PROBLEM TO WORK ON: Where an entry below contains an image, skip the image and copy the rest exactly.

--- DATA UNDER STUDY ---

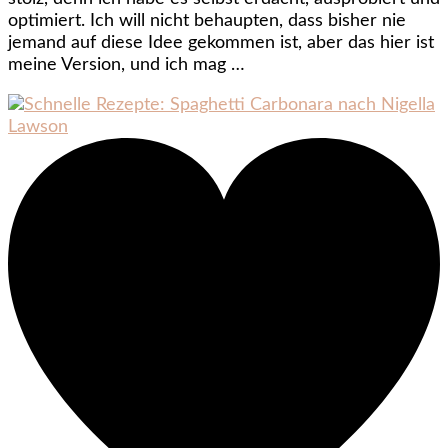
optimiert. Ich will nicht behaupten, dass bisher nie
jemand auf diese Idee gekommen ist, aber das hier ist
meine Version, und ich mag …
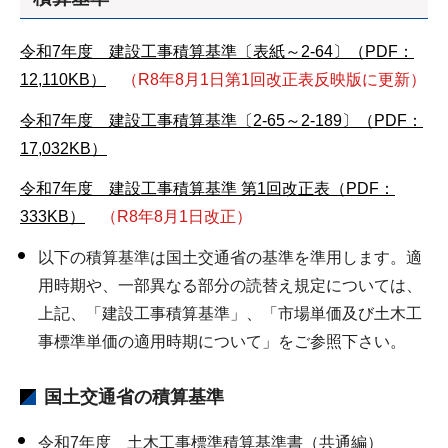
令和7年度 建設工事積算基準〔表紙～2-64〕（PDF：
12,110KB）
（R8年8月1日第1回改正表反映版に更新）
令和7年度 建設工事積算基準〔2-65～2-189〕（PDF：
17,032KB）
令和7年度 建設工事積算基準 第1回改正表（PDF：
333KB）
（R8年8月1日改正）
以下の積算基準は国土交通省の基準を準用します。適
用時期や、一部異なる部分の読替え規定については、
上記、「建設工事積算基準」、「市場単価及び土木工
事標準単価の適用時期について」をご参照下さい。
国土交通省の積算基準
令和7年度 土木工事標準積算基準書（共通編）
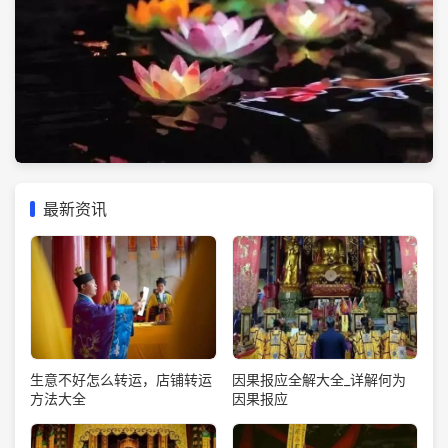
最新资讯
生意不好怎么转运，店铺转运
因果报应全解大全_详解何为
方法大全
因果报应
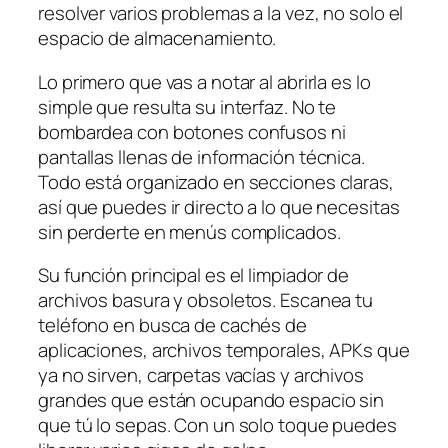
resolver varios problemas a la vez, no solo el
espacio de almacenamiento.
Lo primero que vas a notar al abrirla es lo
simple que resulta su interfaz. No te
bombardea con botones confusos ni
pantallas llenas de información técnica.
Todo está organizado en secciones claras,
así que puedes ir directo a lo que necesitas
sin perderte en menús complicados.
Su función principal es el limpiador de
archivos basura y obsoletos. Escanea tu
teléfono en busca de cachés de
aplicaciones, archivos temporales, APKs que
ya no sirven, carpetas vacías y archivos
grandes que están ocupando espacio sin
que tú lo sepas. Con un solo toque puedes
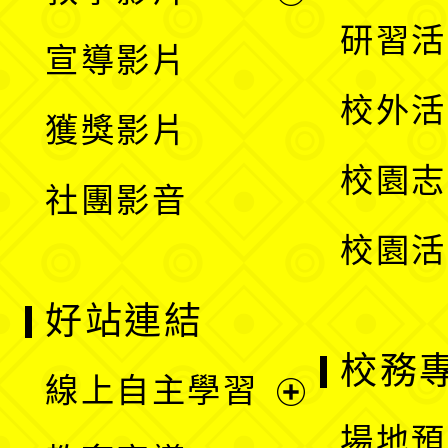
選
開
展
研習活
宣導影片
單
選
開
校外活
獲獎影片
單
選
校園志
社團影音
單
校園活
好站連結
校務
線上自主學習
展
場地預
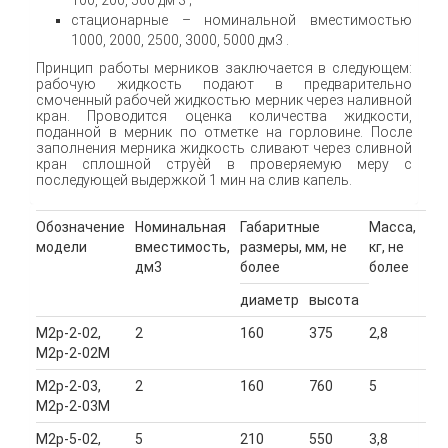
стационарные – номинальной вместимостью
1000, 2000, 2500, 3000, 5000 дм3 .
Принцип работы мерников заключается в следующем:
рабочую жидкость подают в предварительно
смоченный рабочей жидкостью мерник через наливной
кран. Проводится оценка количества жидкости,
поданной в мерник по отметке на горловине. После
заполнения мерника жидкость сливают через сливной
кран сплошной струѐй в проверяемую меру с
последующей выдержкой 1 мин на слив капель.
Обозначение
Номинальная
Габаритные
Масса,
модели
вместимость,
размеры, мм, не
кг, не
дм3
более
более
диаметр
высота
М2р-2-02,
2
160
375
2,8
М2р-2-02М
М2р-2-03,
2
160
760
5
М2р-2-03М
М2р-5-02,
5
210
550
3,8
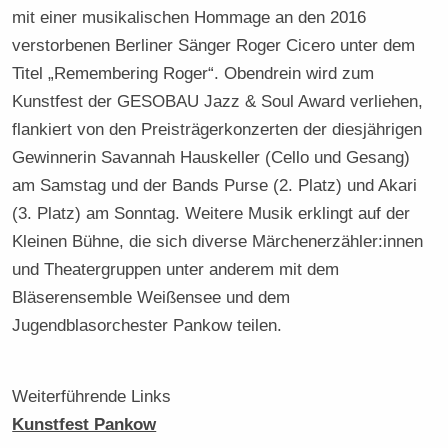
mit einer musikalischen Hommage an den 2016
verstorbenen Berliner Sänger Roger Cicero unter dem
Titel „Remembering Roger“. Obendrein wird zum
Kunstfest der GESOBAU Jazz & Soul Award verliehen,
flankiert von den Preisträgerkonzerten der diesjährigen
Gewinnerin Savannah Hauskeller (Cello und Gesang)
am Samstag und der Bands Purse (2. Platz) und Akari
(3. Platz) am Sonntag. Weitere Musik erklingt auf der
Kleinen Bühne, die sich diverse Märchenerzähler:innen
und Theatergruppen unter anderem mit dem
Bläserensemble Weißensee und dem
Jugendblasorchester Pankow teilen.
Weiterführende Links
Kunstfest Pankow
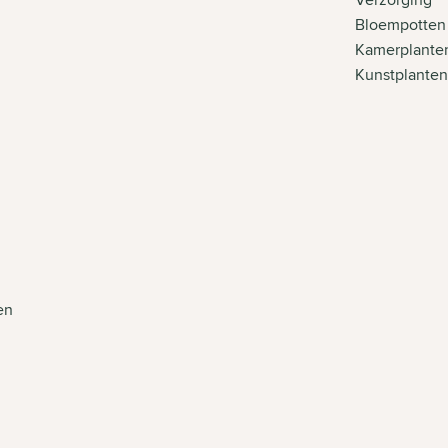
Bloempotten
Kamerplante
Kunstplante
en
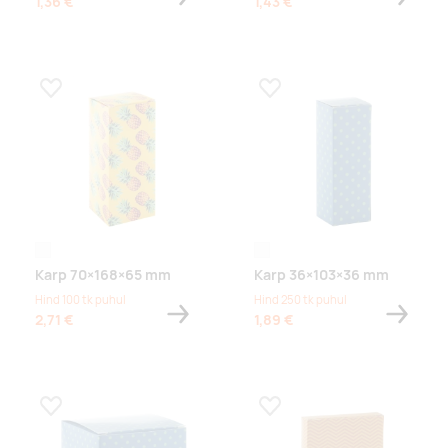
1,36 €
1,43 €
Lisa lemmikuks
Lisa lemmikuks
white
white
Karp 70×168×65 mm
Karp 36×103×36 mm
Hind 100 tk puhul
Hind 250 tk puhul
2,71 €
1,89 €
Lisa lemmikuks
Lisa lemmikuks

---

RESULT:
optimiert. Ich will nicht behaupten, dass bisher nie
jemand auf diese Idee gekommen ist, aber das hier ist
meine Version, und ich mag …
令和7年度 建設工事積算基準〔表紙～2-64〕（PDF：
12,110KB）
（R8年8月1日第1回改正表反映版に更新）
令和7年度 建設工事積算基準〔2-65～2-189〕（PDF：
17,032KB）
令和7年度 建設工事積算基準 第1回改正表（PDF：
333KB）
（R8年8月1日改正）
以下の積算基準は国土交通省の基準を準用します。適
用時期や、一部異なる部分の読替え規定については、
上記、「建設工事積算基準」、「市場単価及び土木工
事標準単価の適用時期について」をご参照下さい。
国土交通省の積算基準
令和7年度 土木工事標準積算基準書（共通編）
最新资讯
生意不好怎么转运，店铺转运
因果报应全解大全_详解何为
方法大全
因果报应
resolver varios problemas a la vez, no solo el
espacio de almacenamiento.
Lo primero que vas a notar al abrirla es lo
simple que resulta su interfaz. No te
bombardea con botones confusos ni
pantallas llenas de información técnica.
Todo está organizado en secciones claras,
así que puedes ir directo a lo que necesitas
sin perderte en menús complicados.
Su función principal es el limpiador de
archivos basura y obsoletos. Escanea tu
teléfono en busca de cachés de
aplicaciones, archivos temporales, APKs que
ya no sirven, carpetas vacías y archivos
grandes que están ocupando espacio sin
que tú lo sepas. Con un solo toque puedes
選
開
展
研習活
宣導影片
單
選
開
校外活
獲獎影片
單
選
校園志
社團影音
單
校園活
好站連結
校務
線上自主學習
展
場地預
стационарные – номинальной вместимостью
1000, 2000, 2500, 3000, 5000 дм3 .
Принцип работы мерников заключается в следующем:
рабочую жидкость подают в предварительно
смоченный рабочей жидкостью мерник через наливной
кран. Проводится оценка количества жидкости,
поданной в мерник по отметке на горловине. После
заполнения мерника жидкость сливают через сливной
кран сплошной струѐй в проверяемую меру с
последующей выдержкой 1 мин на слив капель.
Обозначение
Номинальная
Габаритные
Масса,
модели
вместимость,
размеры, мм, не
кг, не
дм3
более
более
диаметр
высота
М2р-2-02,
2
160
375
2,8
М2р-2-02М
М2р-2-03,
2
160
760
5
М2р-2-03М
М2р-5-02,
5
210
550
3,8
mit einer musikalischen Hommage an den 2016
verstorbenen Berliner Sänger Roger Cicero unter dem
Titel „Remembering Roger“. Obendrein wird zum
Kunstfest der GESOBAU Jazz & Soul Award verliehen,
flankiert von den Preisträgerkonzerten der diesjährigen
Gewinnerin Savannah Hauskeller (Cello und Gesang)
am Samstag und der Bands Purse (2. Platz) und Akari
(3. Platz) am Sonntag. Weitere Musik erklingt auf der
Kleinen Bühne, die sich diverse Märchenerzähler:innen
und Theatergruppen unter anderem mit dem
Bläserensemble Weißensee und dem
Jugendblasorchester Pankow teilen.
Weiterführende Links
Kunstfest Pankow
Bloempotten
Kamerplante
Kunstplante
en
1,36 €
1,43 €
Lisa lemmikuks
Lisa lemmikuks
white
white
Karp 70×168×65 mm
Karp 36×103×36 mm
Hind 100 tk puhul
Hind 250 tk puhul
2,71 €
1,89 €
Lisa lemmikuks
Lisa lemmikuks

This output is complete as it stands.